A different way of thinking required!! - updatable forms

branston

Registered User.
Local time
Today, 09:41
Joined
Apr 29, 2009
Messages
372
Hi,

Im not sure how well I can explain this, so please ask questions if im not making myself clear!

I have a form which shows various status' for a every record in a table. It is a continuous form. I need the status to be updatable. I set this up and it works fine, running from a query linking 2 one-to-one tables. However, I need to add another field to it. I have tried 2 ways:

1 - Adding the field to the query. This required a 3rd table to be linked. The 3rd table is not 1-to-1 with the other tables (although it is with the one its linked on) so when i brought in that field it meant the status was no longer updatable.

2 - I thought that i could put this 1 field in a new form, and have it as a sub form on each record, but of course you are not allowed a subform when the form is set to continuous.
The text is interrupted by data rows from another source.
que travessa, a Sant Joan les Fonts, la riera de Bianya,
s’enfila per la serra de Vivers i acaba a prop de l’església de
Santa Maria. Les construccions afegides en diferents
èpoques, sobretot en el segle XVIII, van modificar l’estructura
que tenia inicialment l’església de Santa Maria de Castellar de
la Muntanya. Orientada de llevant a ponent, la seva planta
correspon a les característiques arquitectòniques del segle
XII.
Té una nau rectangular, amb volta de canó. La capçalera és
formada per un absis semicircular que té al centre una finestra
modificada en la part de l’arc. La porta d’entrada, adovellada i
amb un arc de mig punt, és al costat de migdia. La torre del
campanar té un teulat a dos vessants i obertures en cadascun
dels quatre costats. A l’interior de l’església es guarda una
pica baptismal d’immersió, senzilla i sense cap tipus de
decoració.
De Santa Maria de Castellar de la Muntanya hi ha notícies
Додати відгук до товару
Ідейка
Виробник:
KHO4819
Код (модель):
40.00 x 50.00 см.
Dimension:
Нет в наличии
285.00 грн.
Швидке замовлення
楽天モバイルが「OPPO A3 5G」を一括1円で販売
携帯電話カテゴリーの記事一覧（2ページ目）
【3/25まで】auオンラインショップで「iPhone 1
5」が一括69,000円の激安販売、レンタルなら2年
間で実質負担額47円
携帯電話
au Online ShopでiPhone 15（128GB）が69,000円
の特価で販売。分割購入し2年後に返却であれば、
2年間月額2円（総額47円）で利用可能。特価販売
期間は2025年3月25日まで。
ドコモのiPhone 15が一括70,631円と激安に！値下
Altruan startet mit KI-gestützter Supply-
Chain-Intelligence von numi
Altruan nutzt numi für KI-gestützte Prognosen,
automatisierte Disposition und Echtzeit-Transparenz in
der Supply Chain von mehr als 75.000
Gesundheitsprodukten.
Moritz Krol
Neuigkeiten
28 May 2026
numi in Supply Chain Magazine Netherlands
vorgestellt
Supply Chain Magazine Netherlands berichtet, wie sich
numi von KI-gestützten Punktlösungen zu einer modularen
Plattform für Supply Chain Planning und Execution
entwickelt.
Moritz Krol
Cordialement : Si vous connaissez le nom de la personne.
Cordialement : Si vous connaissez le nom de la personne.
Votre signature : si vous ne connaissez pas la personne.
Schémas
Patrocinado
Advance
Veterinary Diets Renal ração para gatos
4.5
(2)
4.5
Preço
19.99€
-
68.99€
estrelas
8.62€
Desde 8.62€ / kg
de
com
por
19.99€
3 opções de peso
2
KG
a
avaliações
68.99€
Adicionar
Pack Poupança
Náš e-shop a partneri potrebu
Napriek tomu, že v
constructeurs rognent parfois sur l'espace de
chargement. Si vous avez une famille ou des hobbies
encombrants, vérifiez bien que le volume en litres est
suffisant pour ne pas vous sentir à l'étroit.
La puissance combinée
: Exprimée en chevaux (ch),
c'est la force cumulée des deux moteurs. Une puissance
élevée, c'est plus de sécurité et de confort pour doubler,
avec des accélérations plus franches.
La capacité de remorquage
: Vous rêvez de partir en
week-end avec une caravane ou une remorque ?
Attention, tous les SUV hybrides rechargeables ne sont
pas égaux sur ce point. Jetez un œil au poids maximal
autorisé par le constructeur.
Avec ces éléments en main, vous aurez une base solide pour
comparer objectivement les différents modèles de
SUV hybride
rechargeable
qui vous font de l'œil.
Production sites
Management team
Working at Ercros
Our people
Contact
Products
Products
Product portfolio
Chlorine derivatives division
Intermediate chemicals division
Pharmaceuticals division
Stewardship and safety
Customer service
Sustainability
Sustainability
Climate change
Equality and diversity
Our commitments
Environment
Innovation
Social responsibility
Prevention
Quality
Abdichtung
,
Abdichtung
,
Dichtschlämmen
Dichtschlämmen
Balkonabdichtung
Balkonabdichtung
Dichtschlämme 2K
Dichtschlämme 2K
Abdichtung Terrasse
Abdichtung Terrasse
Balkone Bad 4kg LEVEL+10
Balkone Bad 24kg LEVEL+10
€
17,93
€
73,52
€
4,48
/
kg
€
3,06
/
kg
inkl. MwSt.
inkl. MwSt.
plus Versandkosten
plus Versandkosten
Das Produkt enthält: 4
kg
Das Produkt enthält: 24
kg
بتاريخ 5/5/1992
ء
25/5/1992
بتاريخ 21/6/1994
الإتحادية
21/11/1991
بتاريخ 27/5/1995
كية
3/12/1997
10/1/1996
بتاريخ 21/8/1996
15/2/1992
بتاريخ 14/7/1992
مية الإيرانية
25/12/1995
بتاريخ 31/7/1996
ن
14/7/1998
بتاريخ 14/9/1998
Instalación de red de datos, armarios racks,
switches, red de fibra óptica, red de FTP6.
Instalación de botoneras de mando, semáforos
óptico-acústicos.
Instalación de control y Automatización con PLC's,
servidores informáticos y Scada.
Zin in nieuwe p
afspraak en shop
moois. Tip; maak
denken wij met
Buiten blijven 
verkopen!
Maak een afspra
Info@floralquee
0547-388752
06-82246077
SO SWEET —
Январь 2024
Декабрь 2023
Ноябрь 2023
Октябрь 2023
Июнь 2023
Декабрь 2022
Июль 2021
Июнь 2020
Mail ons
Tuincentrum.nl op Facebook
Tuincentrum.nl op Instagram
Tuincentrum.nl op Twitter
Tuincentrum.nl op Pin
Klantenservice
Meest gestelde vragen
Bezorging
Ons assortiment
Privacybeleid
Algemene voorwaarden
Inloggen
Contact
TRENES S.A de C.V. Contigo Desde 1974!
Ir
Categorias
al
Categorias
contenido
Im all out of ideas of how to get this field into the form. So i thought i would call apon the brain of others to throw a few ideas at me!!!

Any help would be greatly appreciated.

Thank you!!
 
If you don't want the new field to be updateable, then use DLookUp. If you do......maybe Access is trying to tell you something about updateable queries......But seriously, if you do, we can make another plan.
 
Ooh, no the new field doesnt need to be updateable. I hadnt thought of dlookup. Ill have a go tomorrow and let you know if it works - i would think it will though!
Thank you!
 
If it's one-one relationship, why not just merge it into one table?

One-one relationship are rare for a good reason: In formal terms, one-one relationship is nonsensical, but we came up with it as a pragmatic answer to physical limitations such as security context (e.g. allow junior HR staff to view employees data but not their salaries, reserving this for more senior HR) or due to hard drive limitations requiring vertical partitioning (that was before we had partitioning as a built-in functions) but continue to exist.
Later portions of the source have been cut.